My wife would like a chart plotter!!
I have been coastal and offshore cruising for 40 years with traditional navigation methods - hand bearing compass, sextant and chronometer etc and am more that content with this but.... my wife wants a chart plotter.
My knowledge of these things is limited to what can be gleaned in 5 minutes from a salesman and I can see that they may have some value but I have a couple of questions please.
(1) I don't see any means of inputting offsets into the plotter. All my paper charts are WGS84, and some have a GPS derived position plotted directly on them, and some require a GPS derived position to be plotted with a correctional offset. Since I presume that electronic charts are derived from paper charts, what happens here in chart plotter world, and in fact how do you know where if offsets are even required? The reason for my concern is that a short time ago, one of my company's ships, a 22,000DWT multi-purpose cargo vessel had a GPS assisted grounding off the Japan coast due to offset error.
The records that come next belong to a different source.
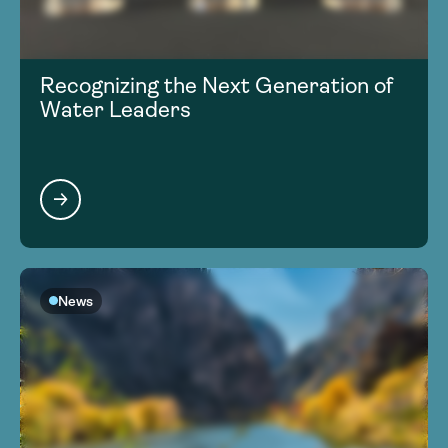
Recognizing the Next Generation of
Water Leaders
News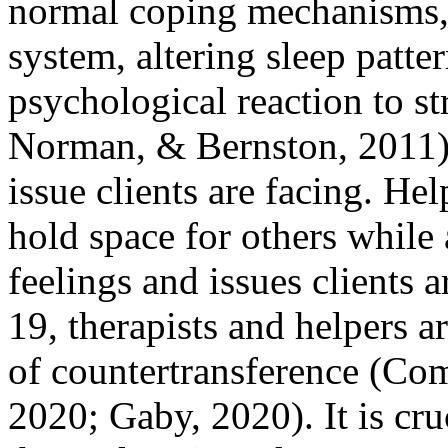
normal coping mechanisms,
system, altering sleep patte
psychological reaction to s
Norman, & Bernston, 2011). 
issue clients are facing. He
hold space for others while
feelings and issues clients
19, therapists and helpers a
of countertransference (Co
2020; Gaby, 2020). It is cruc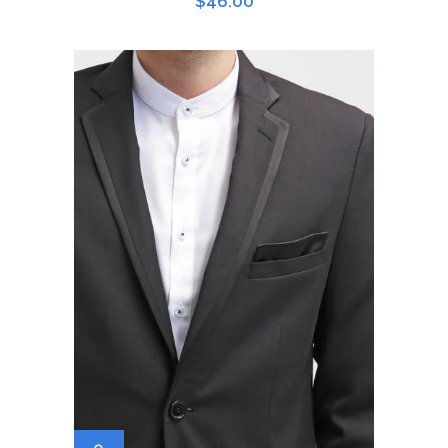
$
46.00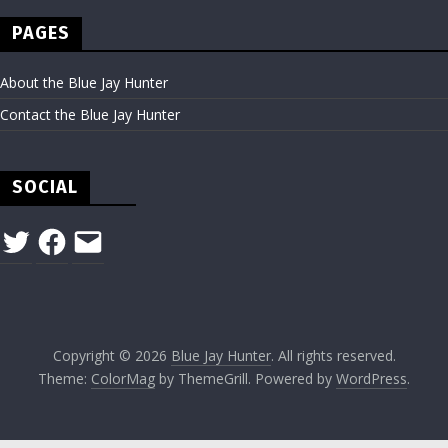
PAGES
About the Blue Jay Hunter
Contact the Blue Jay Hunter
SOCIAL
Twitter
Facebook
Email
Copyright © 2026
Blue Jay Hunter
. All rights reserved.
Theme:
ColorMag
by ThemeGrill. Powered by
WordPress
.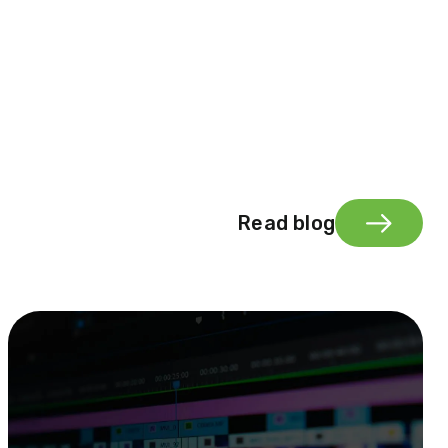
Read blog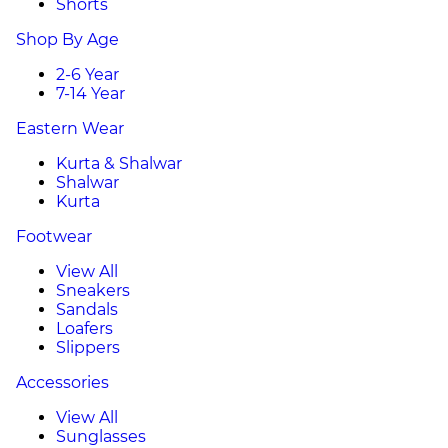
Shorts
Shop By Age
2-6 Year
7-14 Year
Eastern Wear
Kurta & Shalwar
Shalwar
Kurta
Footwear
View All
Sneakers
Sandals
Loafers
Slippers
Accessories
View All
Sunglasses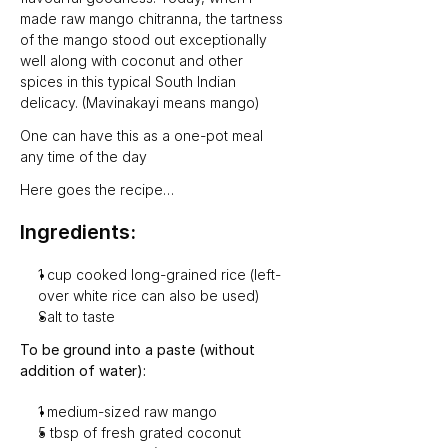
made raw mango chitranna, the tartness 
of the mango stood out exceptionally 
well along with coconut and other 
spices in this typical South Indian 
delicacy. (Mavinakayi means mango)
One can have this as a one-pot meal 
any time of the day
Here goes the recipe…
Ingredients:
1 cup cooked long-grained rice (left-
over white rice can also be used)
Salt to taste
To be ground into a paste (without 
addition of water):
1 medium-sized raw mango
5 tbsp of fresh grated coconut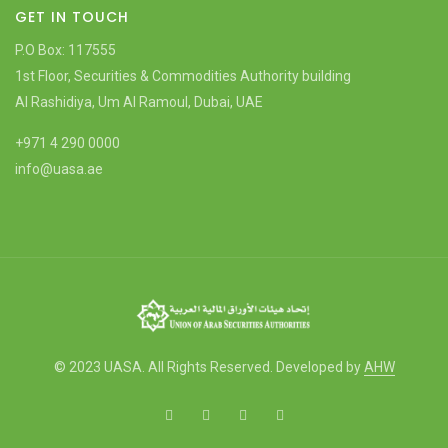
GET IN TOUCH
P.O Box: 117555
1st Floor, Securities & Commodities Authority building
Al Rashidiya, Um Al Ramoul, Dubai, UAE
+971 4 290 0000
info@uasa.ae
© 2023 UASA. All Rights Reserved. Developed by
AHW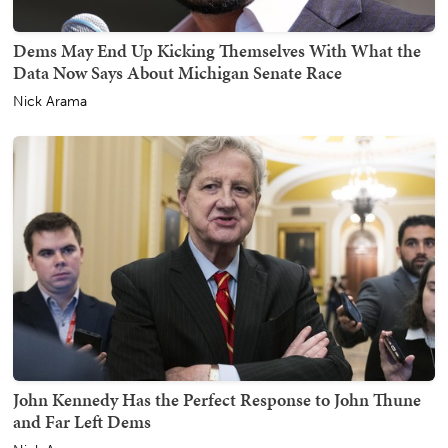
Dems May End Up Kicking Themselves With What the
Data Now Says About Michigan Senate Race
Nick Arama
John Kennedy Has the Perfect Response to John Thune
and Far Left Dems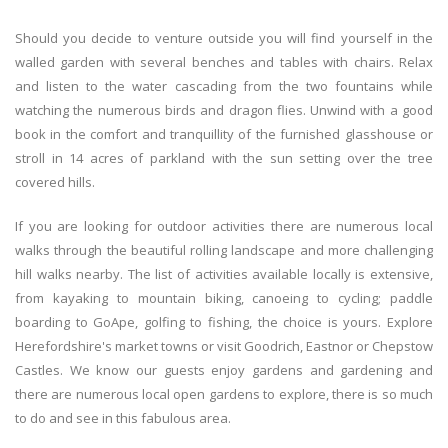
Should you decide to venture outside you will find yourself in the
walled garden with several benches and tables with chairs. Relax
and listen to the water cascading from the two fountains while
watching the numerous birds and dragon flies. Unwind with a good
book in the comfort and tranquillity of the furnished glasshouse or
stroll in 14 acres of parkland with the sun setting over the tree
covered hills.
If you are looking for outdoor activities there are numerous local
walks through the beautiful rolling landscape and more challenging
hill walks nearby. The list of activities available locally is extensive,
from kayaking to mountain biking, canoeing to cycling; paddle
boarding to GoApe, golfing to fishing, the choice is yours. Explore
Herefordshire's market towns or visit Goodrich, Eastnor or Chepstow
Castles. We know our guests enjoy gardens and gardening and
there are numerous local open gardens to explore, there is so much
to do and see in this fabulous area.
(2) How convenient is to work with a small portion of the chart on a small screen? I am imagining the scenario of working on a large scale paper chart, bringing your vessel to anchor in a small bay for example. Although you are concentrating on the small bay, you are still aware of the rest of the chart and any rocks, reefs etc in your immediate area. In chart plotter world you only have displayed the small bay - the rest of the chart is off in electronic never-land. Is this problematic?
(3) If you install the thing in the cockpit, on the steering pedestal for example, can you really see the screen in bright sunlight?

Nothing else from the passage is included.